Exercise goal
Nothing outside the range below should be printed. Output exactly the lines from the line with "Paul Lamb, the" to the line with "to declare the", both included.

Saved entries
------------------------------------------------------------
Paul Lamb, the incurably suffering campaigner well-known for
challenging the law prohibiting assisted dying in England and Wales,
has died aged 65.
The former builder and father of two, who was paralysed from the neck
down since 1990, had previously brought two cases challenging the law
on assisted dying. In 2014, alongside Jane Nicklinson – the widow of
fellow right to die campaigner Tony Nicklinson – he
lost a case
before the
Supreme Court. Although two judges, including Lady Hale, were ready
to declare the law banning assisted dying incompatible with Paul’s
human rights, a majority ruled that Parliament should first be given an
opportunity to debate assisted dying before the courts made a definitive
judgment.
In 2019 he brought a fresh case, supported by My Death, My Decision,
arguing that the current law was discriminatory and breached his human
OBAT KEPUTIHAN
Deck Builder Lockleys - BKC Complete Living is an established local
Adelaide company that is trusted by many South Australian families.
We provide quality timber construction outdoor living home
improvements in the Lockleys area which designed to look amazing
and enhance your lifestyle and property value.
------------------------------------------------------------
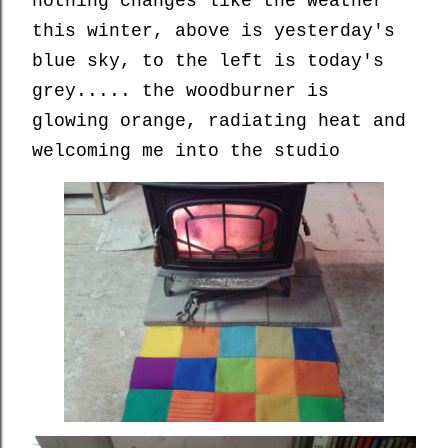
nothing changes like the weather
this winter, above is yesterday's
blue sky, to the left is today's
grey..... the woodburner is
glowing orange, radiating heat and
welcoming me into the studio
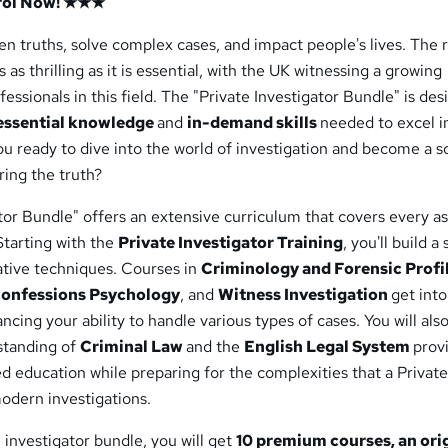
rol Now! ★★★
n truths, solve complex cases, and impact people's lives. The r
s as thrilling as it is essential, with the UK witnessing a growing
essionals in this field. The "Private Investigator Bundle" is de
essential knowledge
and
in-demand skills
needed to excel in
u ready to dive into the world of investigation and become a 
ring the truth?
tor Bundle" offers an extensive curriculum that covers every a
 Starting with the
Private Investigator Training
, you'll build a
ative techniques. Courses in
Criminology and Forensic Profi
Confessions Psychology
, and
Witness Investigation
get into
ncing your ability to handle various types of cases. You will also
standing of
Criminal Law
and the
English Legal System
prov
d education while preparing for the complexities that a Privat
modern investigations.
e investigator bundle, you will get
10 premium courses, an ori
------------------------------------------------------------
Result of this task
Paul Lamb, the incurably suffering campaigner well-known for
challenging the law prohibiting assisted dying in England and Wales,
has died aged 65.
The former builder and father of two, who was paralysed from the neck
down since 1990, had previously brought two cases challenging the law
on assisted dying. In 2014, alongside Jane Nicklinson – the widow of
fellow right to die campaigner Tony Nicklinson – he
lost a case
before the
Supreme Court. Although two judges, including Lady Hale, were ready
to declare the law banning assisted dying incompatible with Paul’s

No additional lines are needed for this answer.